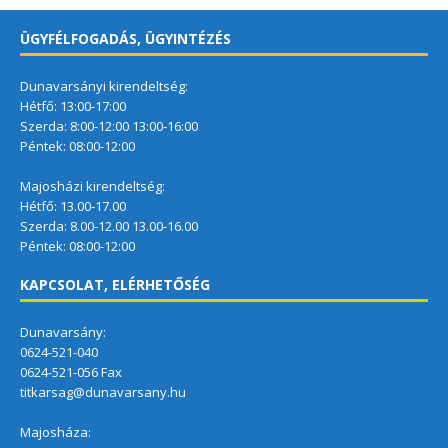
ÜGYFÉLFOGADÁS, ÜGYINTÉZÉS
Dunavarsányi kirendeltség:
Hétfő: 13:00-17:00
Szerda: 8:00-12:00 13:00-16:00
Péntek: 08:00-12:00
Majosházi kirendeltség:
Hétfő: 13.00-17.00
Szerda: 8.00-12.00 13.00-16.00
Péntek: 08:00-12:00
KAPCSOLAT, ELÉRHETŐSÉG
Dunavarsány:
0624-521-040
0624-521-056 Fax
titkarsag@dunavarsany.hu
Majosháza:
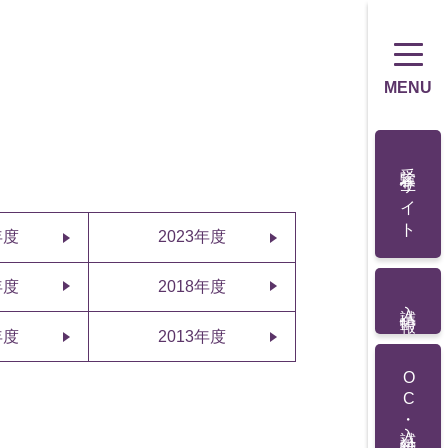
MENU
受験生サイト
年度
2023年度
年度
2018年度
入試情報
年度
2013年度
OC・入試対策講座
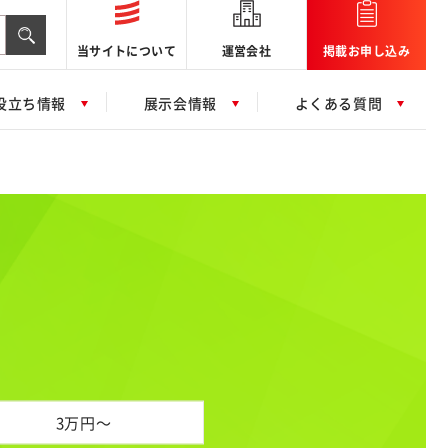
当サイトについて
運営会社
掲載お申し込み
役立ち情報
展示会情報
よくある質問
3万円～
+ + +
TO DO
If a line in the data above includes the string "kirendeltség", copy it.

COMPLETED TASK
Dunavarsányi kirendeltség:
Majosházi kirendeltség:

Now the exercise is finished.